Quello era il pasto per i nostri defunti, la cena dei Morti. Il giorno dopo i cimiteri erano gremiti di persone che andavano a salutare parenti, amici, conoscente passati oltre perché quello era il loro giorno. Era il tempo di ricordarli, di celebrare la morte, per celebrare la vita. Il giorno del ricordo, della condivisione.

Poi un giorno, all’improvviso, si è insinuata nelle nostre vite la fatidica frase “dolcetto o scherzetto?”, i ragazzi hanno cominciato a travestirsi da zombie a festeggiare in rumorose e alcooliche feste, i supermercati a gremirsi di zucche di plastica, ragni e ragnatele gommose, dolcetti pieni di glucosio, coloranti e chi più ne ha più ne metta.
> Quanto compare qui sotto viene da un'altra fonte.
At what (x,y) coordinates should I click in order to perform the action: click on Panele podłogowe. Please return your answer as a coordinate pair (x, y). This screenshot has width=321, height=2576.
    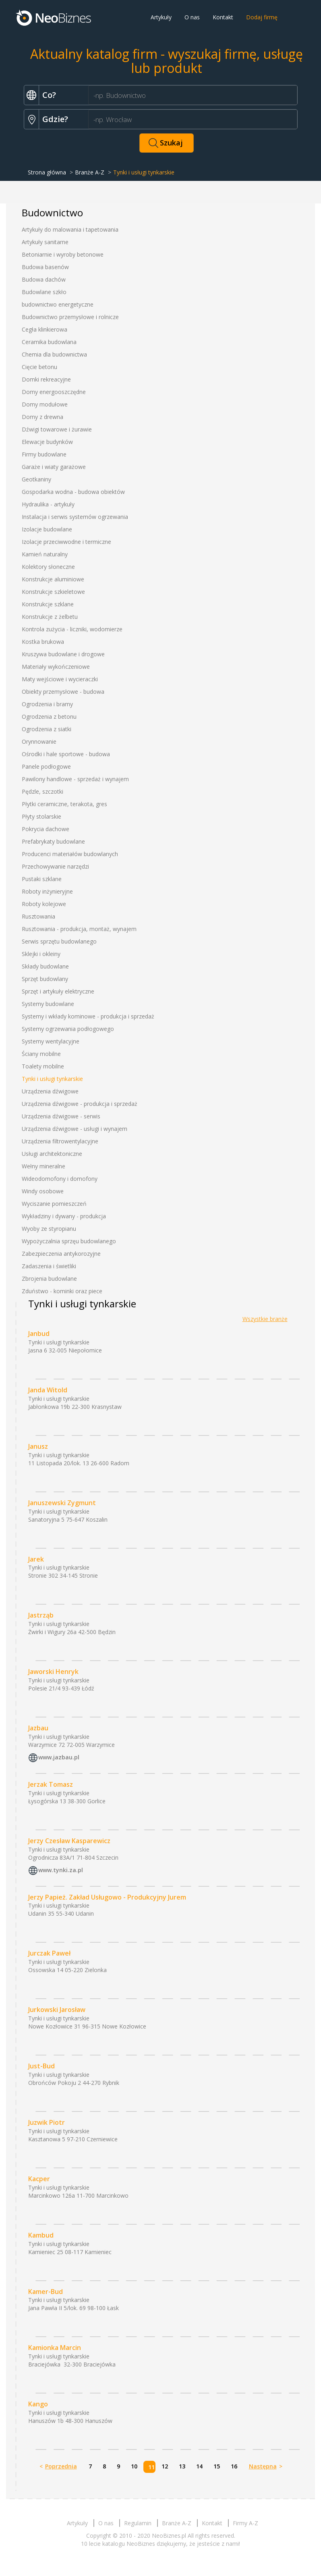
    Looking at the image, I should click on (46, 766).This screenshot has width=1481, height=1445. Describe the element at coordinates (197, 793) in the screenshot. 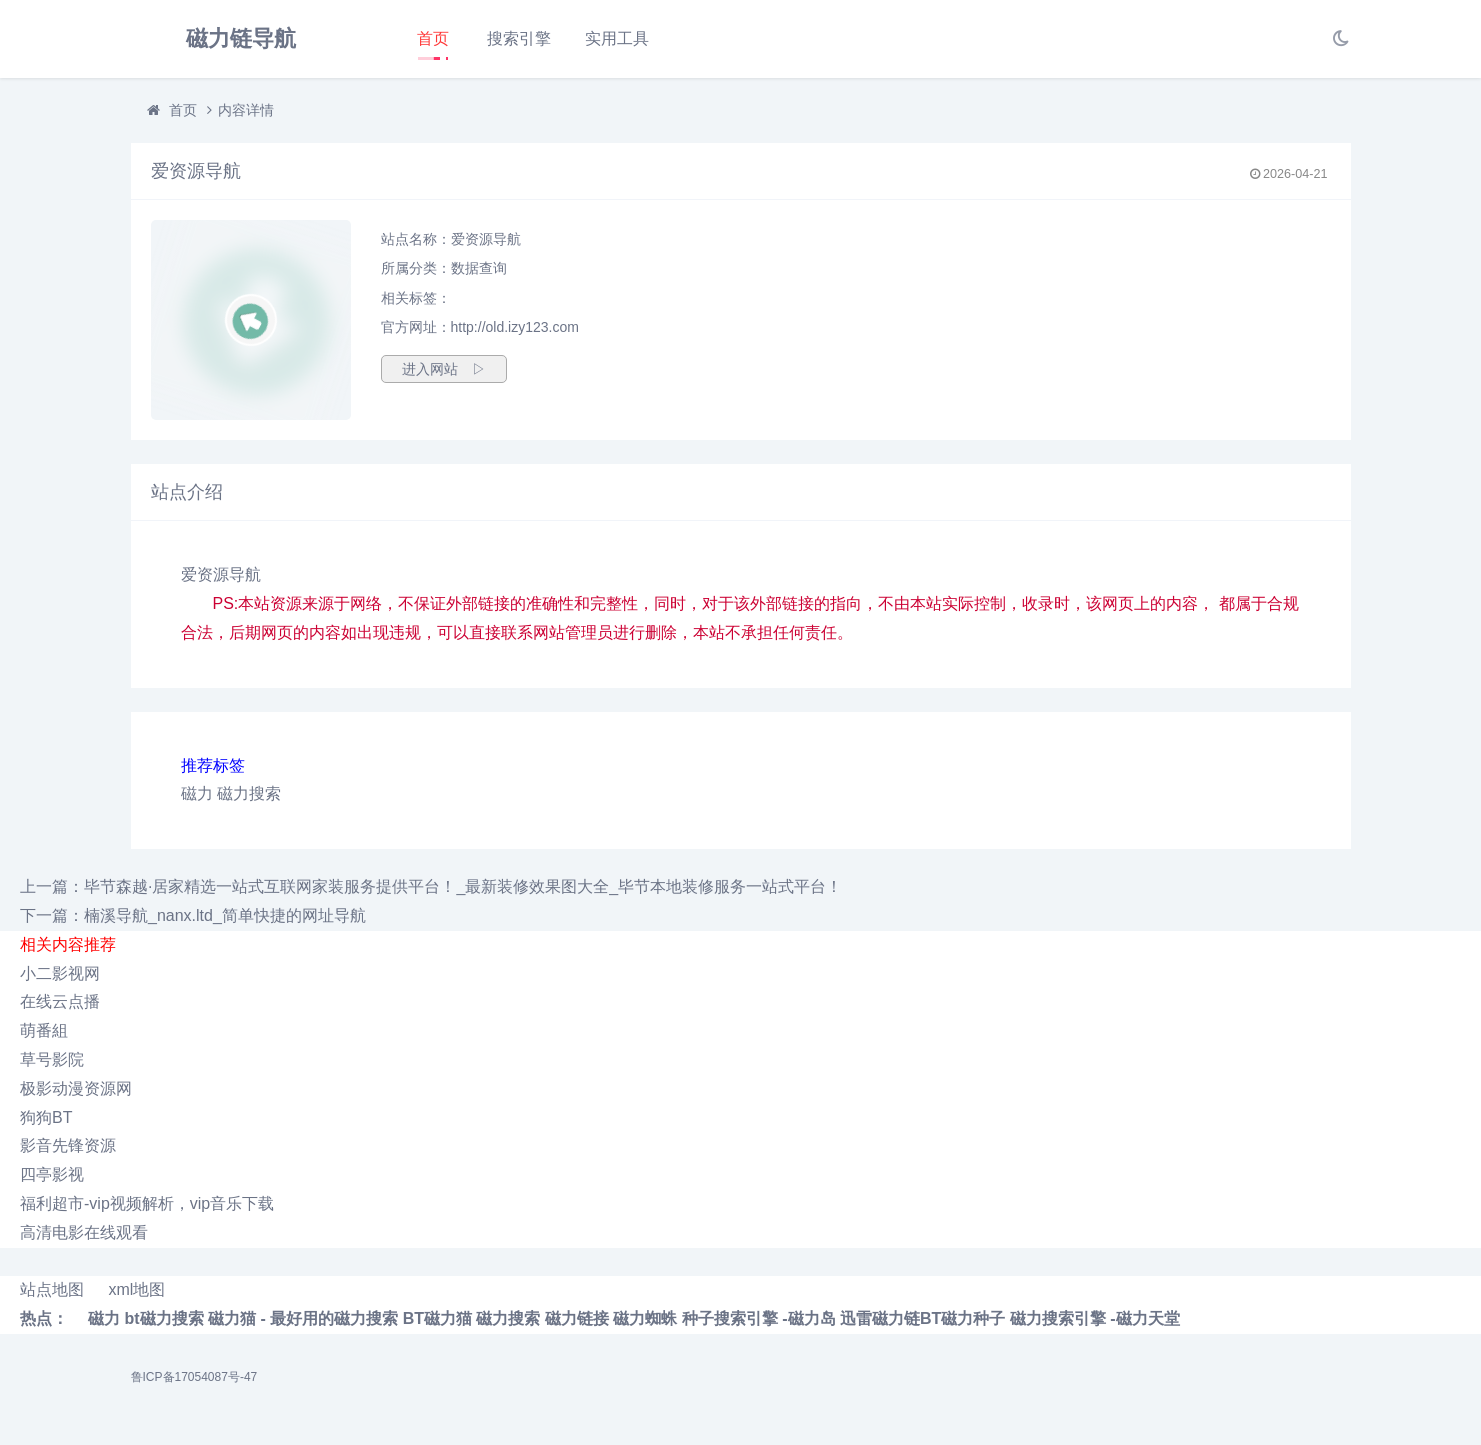

I see `磁力` at that location.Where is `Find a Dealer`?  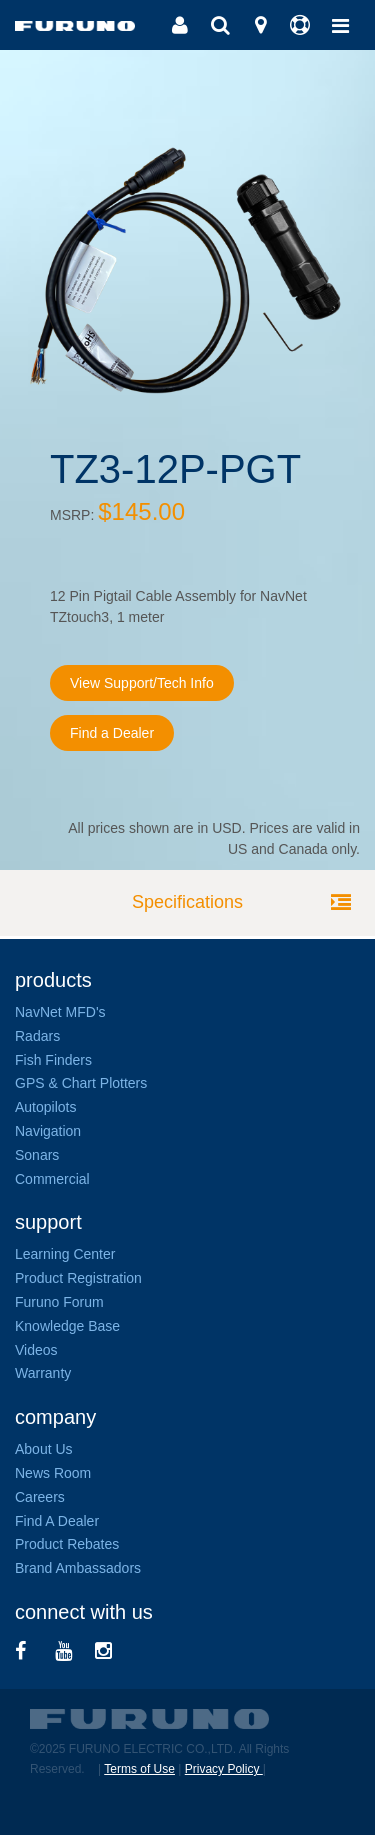 Find a Dealer is located at coordinates (112, 733).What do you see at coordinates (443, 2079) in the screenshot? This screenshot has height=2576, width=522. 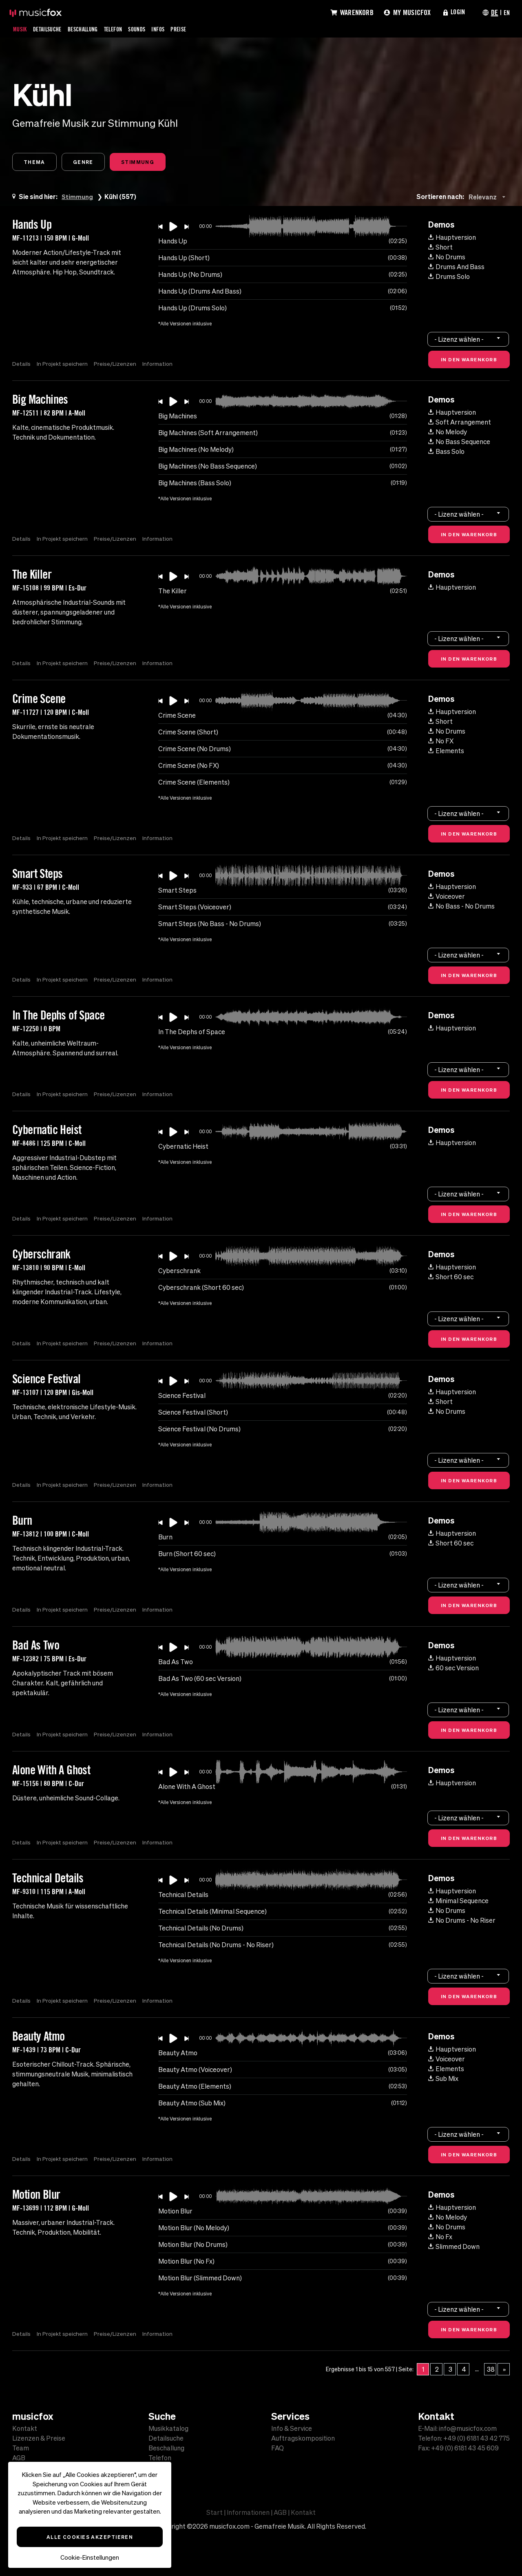 I see `Sub Mix` at bounding box center [443, 2079]. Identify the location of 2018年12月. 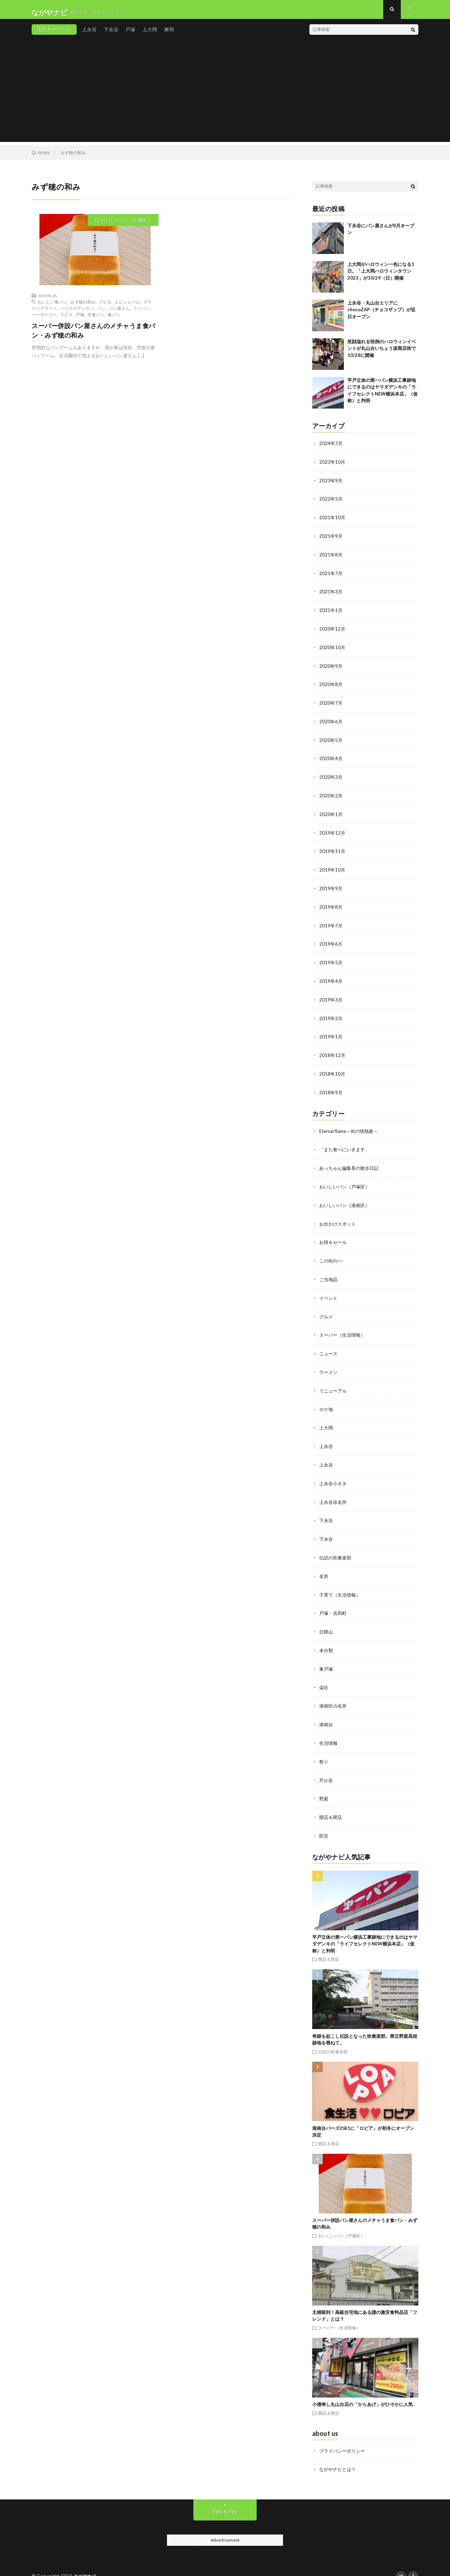
(332, 1052).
Non ho memoria di quel giorno. Non so dire quando è stato. So che è successo. E così il primo novembre non era più Ognissanti, ma Halloween.

Ma una Halloween hollywoodiana fatta di luci esagerate, di finzione, di travestimenti di bassa qualità: una festa commerciale studiata per anestetizzare la quotidianità.

Perché Halloween, quella vera, nient’altro è che la cristianizzazione di un’antica festa celtica – Samhain – che, celebrata il primo di novembre, rappresentava l’inizio del nuovo anno, il momento della rinascita, a cui anche i morti potevano partecipare.

Halloween deriva  dall’inglese antico «All Hallows eve» e  indica cioè la vigilia della festa di Tutti i Santi o Ognissanti («Hallow» è l’antico modo di dire Santo in inglese), ‘impiantata’ dal cristianesimo sulla più antica festa di Samhain.

Ognissanti, Holloween o Samahin che dir si voglia, è quindi un momento di celebrazione, di unione fra chi era e chi è, un nuovo inizio, un momento lieve per esorcizzare la morte e per sentirsi vicini alle proprie radici.